Une analyse des dossiers de l’ACPM conclus entre 2015 et 2024 a permis de recenser neuf problèmes médico-légaux où on a eu de la difficulté à diagnostiquer des affections liées à l’usage de drogues par voie intraveineuse : des abcès épiduraux ou des discites infectieuses (4 dossiers), des cas d’arthrite septique (2 dossiers), des endocardites infectieuses (2 dossiers) et une pneumonie bactérienne. Sur huit actions au civil, quatre se sont conclues par un règlement et quatre ont été rejetées par la cour.
Les difficultés à établir un diagnostic attribuables à une perte de conscience situationnelle, à des circonstances sociales complexes chez la patiente ou le patient et à des problèmes de communication prédominaient dans ces dossiers. Ceci signifie que ces difficultés constituent un facteur déterminant dans le traitement des patient·es prenant des drogues par voie intraveineuse.
Stratégies de gestion des risques
Lorsque vous assurez le suivi de patient·es ayant des antécédents de troubles liés à l’utilisation d’une substance, ayez conscience de la façon dont les biais cognitifs peuvent restreindre la recherche d’un diagnostic. Repérez aussi les indicateurs de prévalence accrue d’infections rares chez les patient·es ayant des antécédents d’affections associées à la prise de drogues par voie intraveineuse. Voici d’autres stratégies de gestion des risques pertinentes pour ce qui est des difficultés à établir un diagnostic qui ont été relevées dans le cadre de l’analyse de ces dossiers :
- Envisagez le recours à des outils structurés lors du transfert des soins pour communiquer les plans de traitement, y compris la surveillance et le risque de détérioration, et pour favoriser la conscience situationnelle des membres de l’équipe.

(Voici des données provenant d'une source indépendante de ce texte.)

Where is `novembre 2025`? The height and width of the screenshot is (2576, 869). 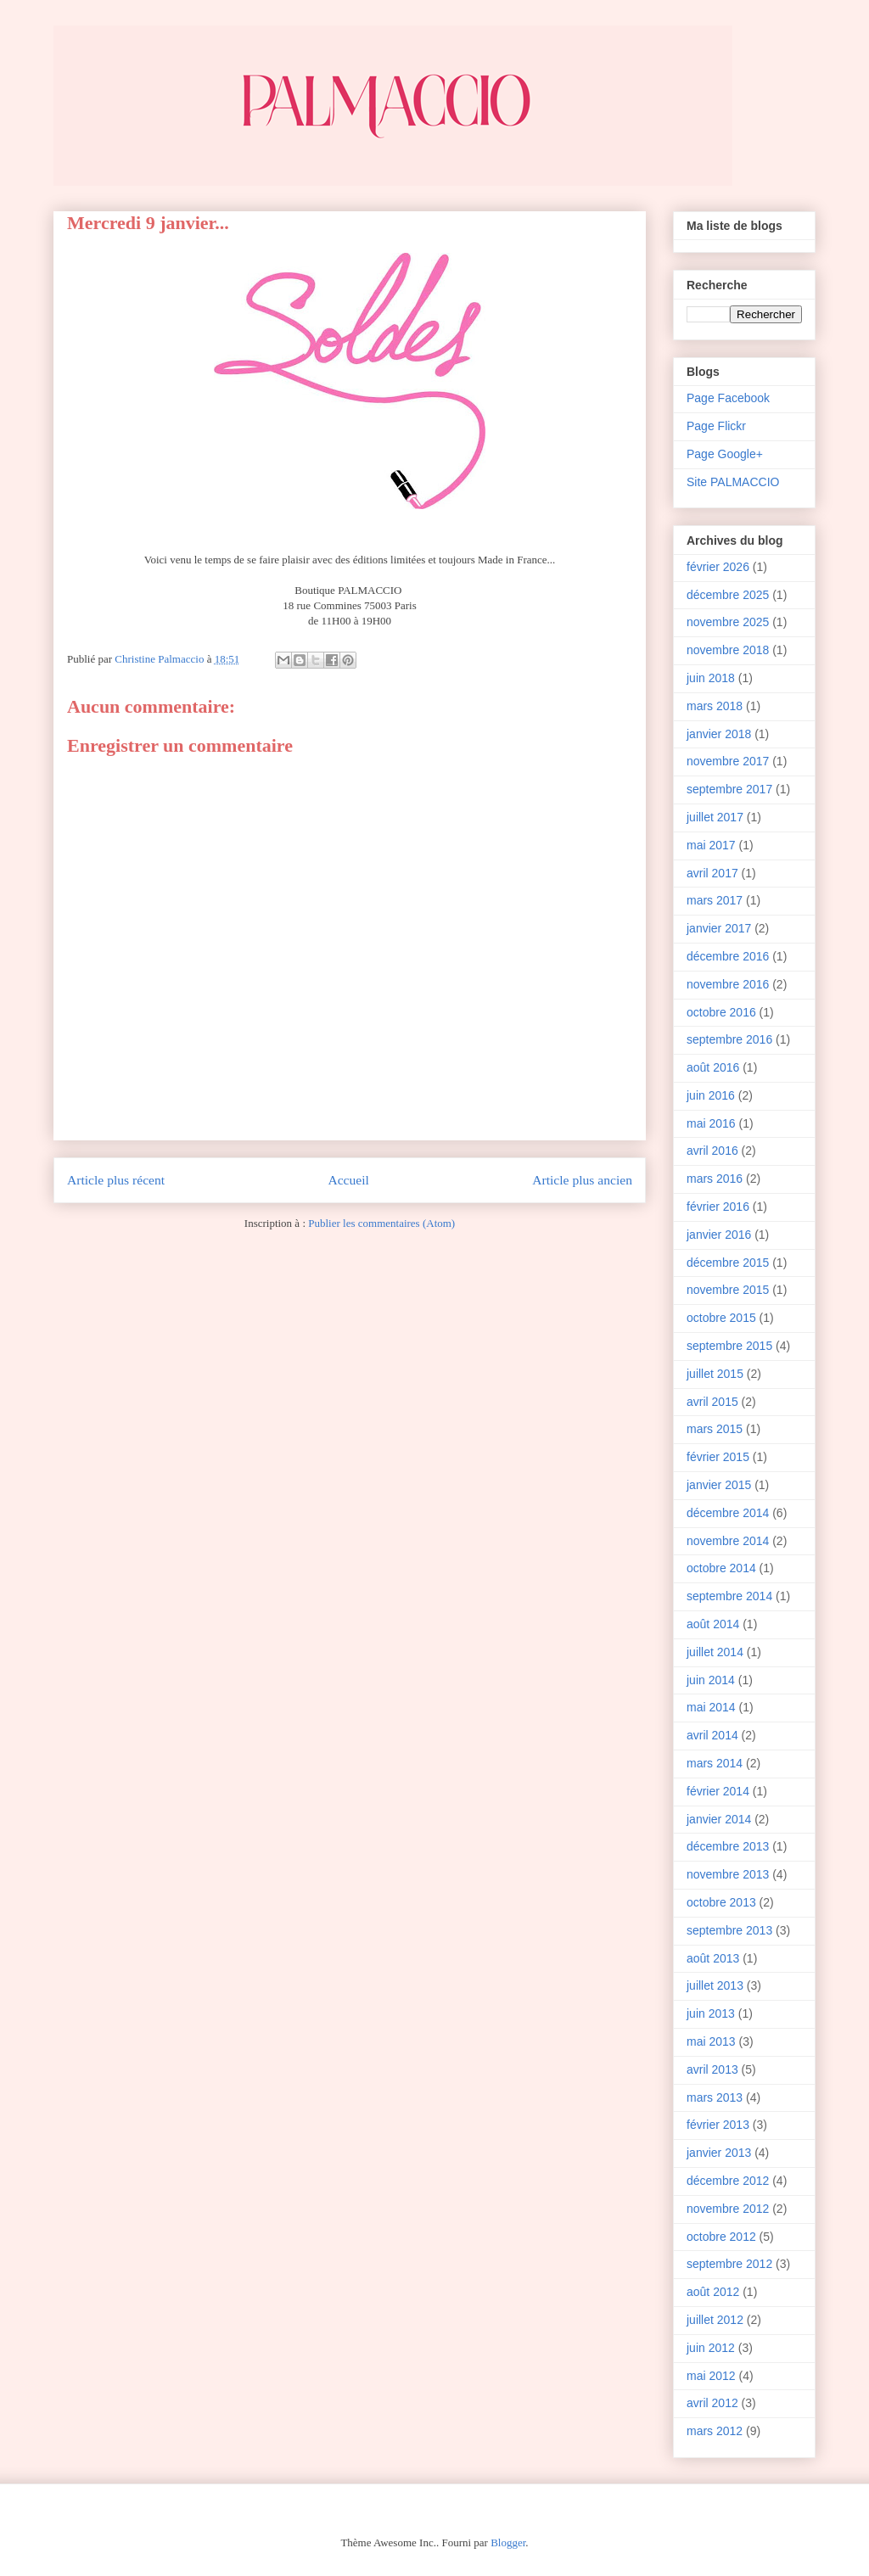 novembre 2025 is located at coordinates (728, 622).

- Soyez à l’affût de la répétition des visites au service des urgences et de l’aggravation des symptômes, ce qui peut vous fournir un indice qu’une affection n’a pas été décelée. Les biais cognitifs à l’égard de cette population peuvent aussi influencer votre raisonnement diagnostique. Le fait de reconnaître ces éléments peut motiver les prestataires de soins à reconsidérer leur diagnostic différentiel.
- Pensez à recueillir des renseignements concernant les antécédents auprès des membres de la famille ou d’autres professionnel·les de la santé lorsqu’il n’est pas raisonnablement possible d’obtenir des données cruciales auprès de la patiente ou du patient.
En bref
La crise des opioïdes a été associée à une prévalence croissante des infections graves chez les patient·es prenant des drogues par voie intraveineuse. Ces affections peuvent être difficiles à diagnostiquer et un grand nombre de patient·es sont vulnérables à la stigmatisation et aux préjugés. Dans les dossiers analysés, les facteurs contributifs aux erreurs de diagnostic comprenaient, entre autres : les défaillances dans la communication au sein de l’équipe, la perte de conscience situationnelle et un examen physique inadéquat.